» **Work to be completed**: Could you filter the records below and return each line that holds "ולמה"?

Collected data

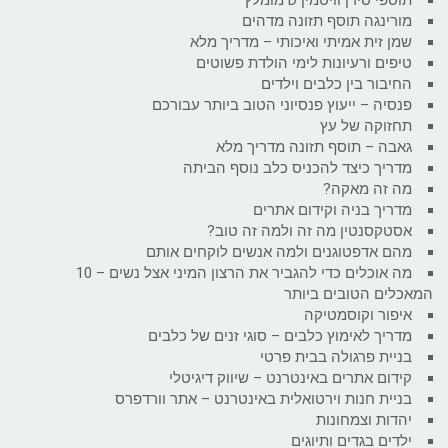
מורינגה תוסף תזונה מדהים
שמן זית אמיתי ואיכותי – מדריך מלא
טיפים ורעיונות לימי הולדת פשוטים
החיבור בין כלבים וילדים
פנסיה – ייעוץ פנסיוני הטוב ביותר עבורכם
תחזוקה של עץ
גאבה – תוסף תזונה מדריך מלא
מדריך כיצד להכניס כלב נוסף הביתה
מה זה מאקה?
מדריך בניה וקידום אתרים
אסטקסנטין מה זה ולמה זה טוב?
מהם אדפטוגנים ולמה אנשים לוקחים אותם
מה אוכלים כדי להגביר את הרצון המיני אצל נשים – 10
המאכלים הטובים ביותר
איפור וקוסמטיקה
מדריך לאימוץ כלבים – סוגי זנים של כלבים
בניית פרגולה בבית פרטי
קידום אתרים באינטרנט – שיווק דיגיטלי
בניית חנות וירטואלית באינטרנט – אתר וורדפרס
יהדות וצמחונות
ילדים בגדים ותיוגים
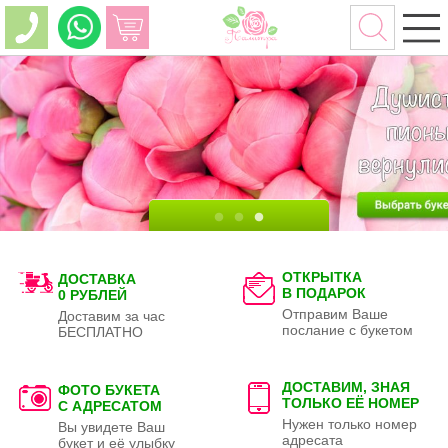
ОТКРЫТКА
ДОСТАВКА
В ПОДАРОК
0 РУБЛЕЙ
Отправим Ваше
Доставим за час
послание с букетом
БЕСПЛАТНО
ДОСТАВИМ, ЗНАЯ
ФОТО БУКЕТА
ТОЛЬКО
ЕЁ НОМЕР
С АДРЕСАТОМ
Нужен только номер
Вы увидете Ваш
адресата
букет и её улыбку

» **Exercise solution**:
אסטקסנטין מה זה ולמה זה טוב?
מהם אדפטוגנים ולמה אנשים לוקחים אותם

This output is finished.